IaaS market evolving toward multi-cloud model
The initial wave of public cloud services from providers including AWS, Google and Dropbox had a distinct consumer feel. Consequently, enterprises were skeptical about their ability to meet business needs such as scalability, security and compliance.
However, these public cloud vendors gradually began to see value in the enterprise IaaS market, along with an opportunity to offer differentiated and higher-margin services. Additionally, established enterprise vendors, such as IBM, Microsoft and Oracle, began targeting the public IaaS market.
As more organizations move business-critical workloads to the cloud, public IaaS adoption is expected to rise. And, as this change occurs, chances are good that corporations will use multiple public IaaS providers.

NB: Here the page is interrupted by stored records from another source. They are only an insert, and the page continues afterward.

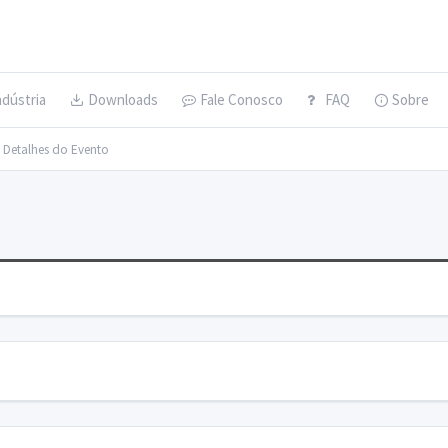
ndústria
Downloads
Fale Conosco
FAQ
Sobre
> Detalhes do Evento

These multi-cloud environments can drive better value and offer more flexibility than single-cloud deployments. Multi-cloud environments provide redundancy, which mitigates the risk of data loss and downtime. These environments also help organizations avoid vendor lock-in with public cloud providers.
Multi-cloud management and integration challenges
Despite many benefits, multi-clouds can be difficult to manage. Typically, these cloud services emerge autonomously; they are purchased to meet specific business needs, at times, with little to no IT input -- which creates inefficiency.
Multi-cloud integration is also an issue. Ranging from operating systems to protocol stacks, public IaaS providers use different technologies to build and support their cloud services. For example, AWS has a distinct Linux flavor, whereas Microsoft Azure is Windows-centric. Therefore, software portability is limited or completely unavailable.
While major cloud providers offer capable management platforms, each focuses mainly on its own cloud applications. Consequently, IT must deploy and maintain multiple management interfaces, which raises costs and lowers troubleshooting efficiency.
Because public IaaS is a pay-per-use service, customers receive regular usage bills. This also complicates tracking IaaS costs and billing in multi-cloud environments.
Tackling multi-cloud management issues
Rather than a set up a series of standalone IaaS systems, enterprises should connect them and consolidate maintenance functions. Standard architectures make it easier to adopt a multi-cloud strategy. OpenStack and CloudStack are two approaches gaining momentum, but these aren't widely deployed.
So, how can companies more efficiently manage multiple cloud provider environments? Auditing is a sound first step. Before an organization can monitor cloud services, it must first identify the specific services its employees use.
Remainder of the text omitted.